Lewati ke konten utama

Pembunuh Iblis, Mendapatkan 60 Tahun Kultivasi Sejak Awal — Chapter 173

Pembunuh Iblis, Mendapatkan 60 Tahun Kultivasi Sejak Awal

Chapter 173

Bab 173 – Pembunuhan Dominan

Melihat pukulan dahsyat itu semakin mendekat, pupil mata Hu Wanyuan menyempit, dan saat Gangqi melonjak di dalam dirinya, energi itu menempel di permukaan tubuhnya.

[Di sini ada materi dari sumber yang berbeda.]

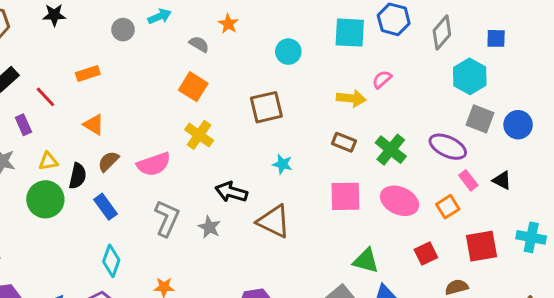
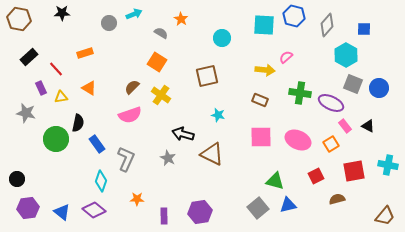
green cross: (391, 150) -> (300, 93), moved, turned -30
yellow triangle: (48, 161) -> (61, 97), moved
brown semicircle: (108, 161) -> (132, 87), moved
gray L-shape: (167, 218) -> (126, 159), moved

Jika seseorang adalah ahli Tingkat Gang Qi yang mampu melepaskan Gangqi secara eksternal, maka ia dapat membentuk perisai Gangqi di sekeliling tubuhnya. Namun, para pendekar Gang Qi internal tidak dapat mencapai hal itu, karena Gangqi di dalam tubuh mereka tidak cukup tebal untuk meninggalkan tubuh mereka dalam jarak yang jauh, hanya mampu melepaskan lapisan tipis untuk melindungi permukaan.

Bang!

Sesaat kemudian, pukulan dari Gu Chen mengenai Hu Wanyuan. Meskipun Gangqi melindungi tubuhnya, wajah Hu Wanyuan memucat, rasa manis muncul di tenggorokannya, dan seteguk darah segar menyembur ke mulutnya, yang dengan paksa ia telan.

Meskipun demikian, Hu Wanyuan masih merasakan sakit yang hebat di seluruh tubuhnya, seolah-olah dia akan hancur berkeping-keping.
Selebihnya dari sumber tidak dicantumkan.